Essentially, even though their revenue was only up a small amount, operating cash flow essentially doubled. Free cash flow here, also up a little bit more than doubled went from $7.1 million to $18.5 million. A lot of good numbers there from the top to the bottom line, some of the key metrics that they use, the company added 88 net new customers for the quarter, bringing the total to 3,226. Now that might not sound like a lot, but it's important to remember that as a software-as-a-service company, if you add a new customer, you're adding multiple new users for each large company.
That goes down into the next line here, where they expanded their user base at 282,000 for the quarter and the net dollar-based retention rate, a lot of folks that follow software-as-a-service companies know that this is one of the big go-to metrics, basically, you're looking at the cohort of customers that they had in the same quarter last year, and see how much that same cohort of customers is spending this year. This 107 percent means existing customers are spending seven percent more this year than they did last year. Which means you're expanding with your existing customers, you're adding more users, they are adding new services that BlackLine provides. This is all really good news.
The company was named the Best Place to Work in Los Angeles by the Los Angeles Business Journal. I brought BlackLine to several Fools' attention here back a couple of years ago just because it was something that was near and dear to my heart, and now it's become one of the favorites of Brian Feroldi, who was here on the Brian and Brian Hour just past.
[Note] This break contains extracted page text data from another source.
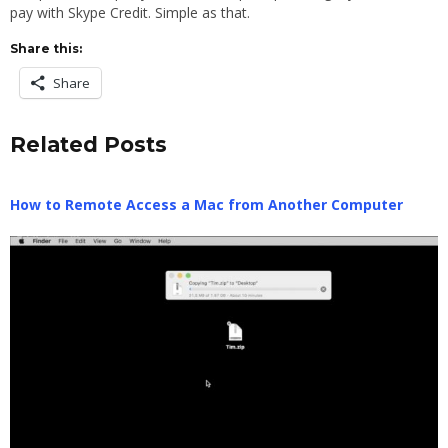
pay with Skype Credit. Simple as that.
Share this:
Share
Related Posts
How to Remote Access a Mac from Another Computer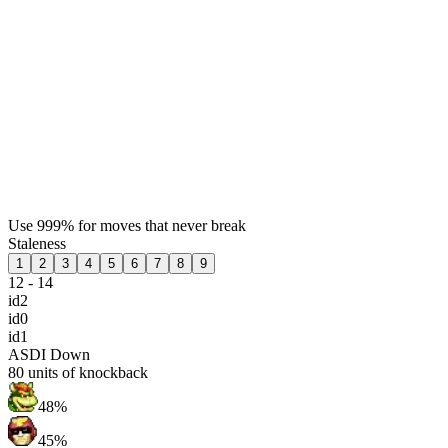
Use 999% for moves that never break
Staleness
1
2
3
4
5
6
7
8
9
12 - 14
id2
id0
id1
ASDI Down
80
units of knockback
48%
45%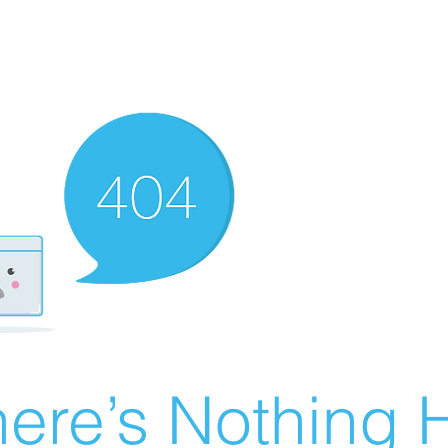
ere’s Nothing H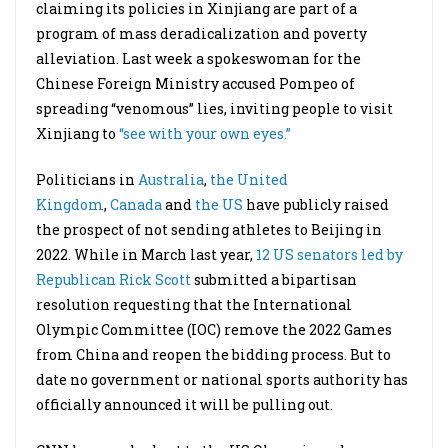
claiming its policies in Xinjiang are part of a
program of mass deradicalization and poverty
alleviation. Last week a spokeswoman for the
Chinese Foreign Ministry accused Pompeo of
spreading “venomous” lies, inviting people to visit
Xinjiang to
“see with your own eyes.”
Politicians in
Australia
,
the United
Kingdom
,
Canada
and
the US
have publicly raised
the prospect of not sending athletes to Beijing in
2022. While in March last year,
12 US senators led by
Republican Rick Scott
submitted a bipartisan
resolution requesting that the International
Olympic Committee (IOC) remove the 2022 Games
from China and reopen the bidding process. But to
date no government or national sports authority has
officially announced it will be pulling out.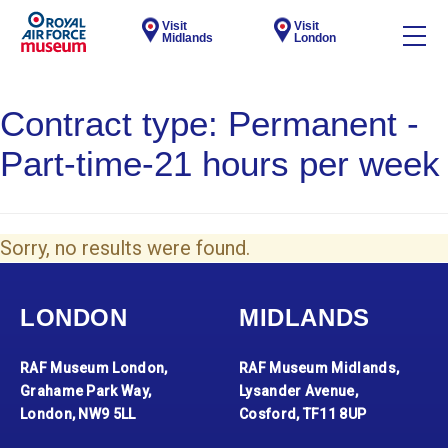
Visit
Visit
Midlands
London
Contract type:
Permanent -
Part-time-21 hours per week
Sorry, no results were found.
LONDON
MIDLANDS
RAF Museum London,
RAF Museum Midlands,
Grahame Park Way,
Lysander Avenue,
London, NW9 5LL
Cosford, TF11 8UP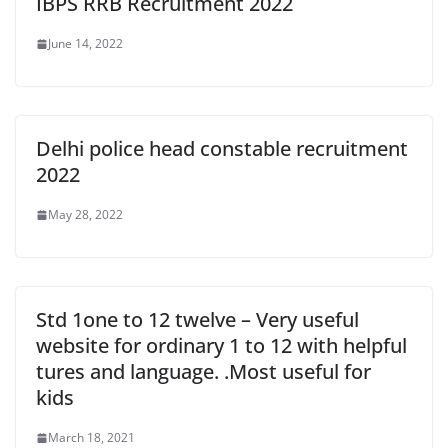
IBPS RRB Recruitment 2022
June 14, 2022
Delhi police head constable recruitment
2022
May 28, 2022
Std 1one to 12 twelve – Very useful
website for ordinary 1 to 12 with helpful
tures and language. .Most useful for
kids
March 18, 2021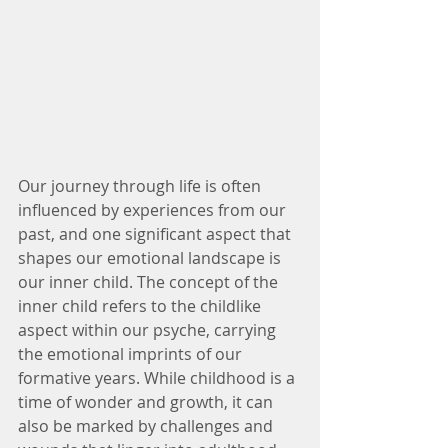
Our journey through life is often 
influenced by experiences from our 
past, and one significant aspect that 
shapes our emotional landscape is 
our inner child. The concept of the 
inner child refers to the childlike 
aspect within our psyche, carrying 
the emotional imprints of our 
formative years. While childhood is a 
time of wonder and growth, it can 
also be marked by challenges and 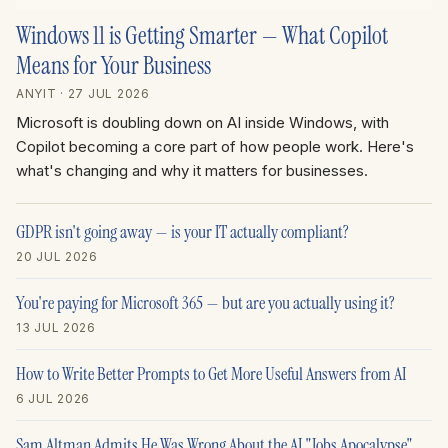
Windows 11 is Getting Smarter — What Copilot
Means for Your Business
ANYIT
· 27 JUL 2026
Microsoft is doubling down on AI inside Windows, with
Copilot becoming a core part of how people work. Here's
what's changing and why it matters for businesses.
GDPR isn't going away — is your IT actually compliant?
20 JUL 2026
You're paying for Microsoft 365 — but are you actually using it?
13 JUL 2026
How to Write Better Prompts to Get More Useful Answers from AI
6 JUL 2026
Sam Altman Admits He Was Wrong About the AI "Jobs Apocalypse"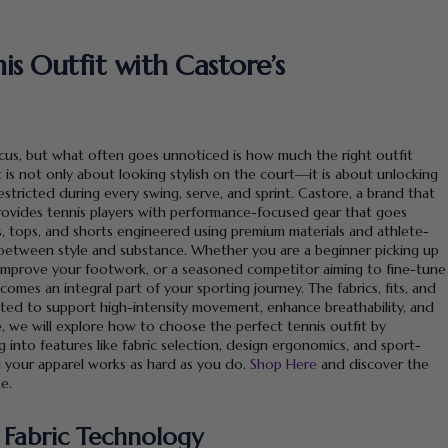
s Outfit with Castore’s
focus, but what often goes unnoticed is how much the right outfit
is not only about looking stylish on the court—it is about unlocking
tricted during every swing, serve, and sprint. Castore, a brand that
ovides tennis players with performance-focused gear that goes
s, tops, and shorts engineered using premium materials and athlete-
between style and substance. Whether you are a beginner picking up
to improve your footwork, or a seasoned competitor aiming to fine-tune
omes an integral part of your sporting journey. The fabrics, fits, and
ated to support high-intensity movement, enhance breathability, and
e, we will explore how to choose the perfect tennis outfit by
 into features like fabric selection, design ergonomics, and sport-
g your apparel works as hard as you do.
Shop Here
and discover the
e.
 Fabric Technology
This is a really good quarter for the company.
Now looking ahead just a little bit, they expect revenue to be in a range of $91 million and $92 million, and they're expecting their net income to be between $0.06 and $0.08 a share. This is not growth like you see from some SaaS companies. You see some of these companies with 60 or 80 or 100 percent growth. The fact that BlackLine is putting up 20 percent growth, it's a little bit of a niche market. You're not going to see that same crazy growth net you will see with SaaS companies in general, but the fact that they are growing solidly through the pandemic, the fact that the company, it is continuing to add new users and those users are spending more money, this is just a really good, solid software-as-a-service business, and it's actually one of one of my favorites, it's been around for a number of years.
Hall: Danny, thank you for that. I love it when you guys bring these easily missed or easily misunderstood businesses that have great prospects and fall in the check-off a lot of the buckets for a lot of things that really this is one that checks-off a lot of David's got a Rule Breaker investment's buckets, I think it's really interesting, thanks for sharing that with us.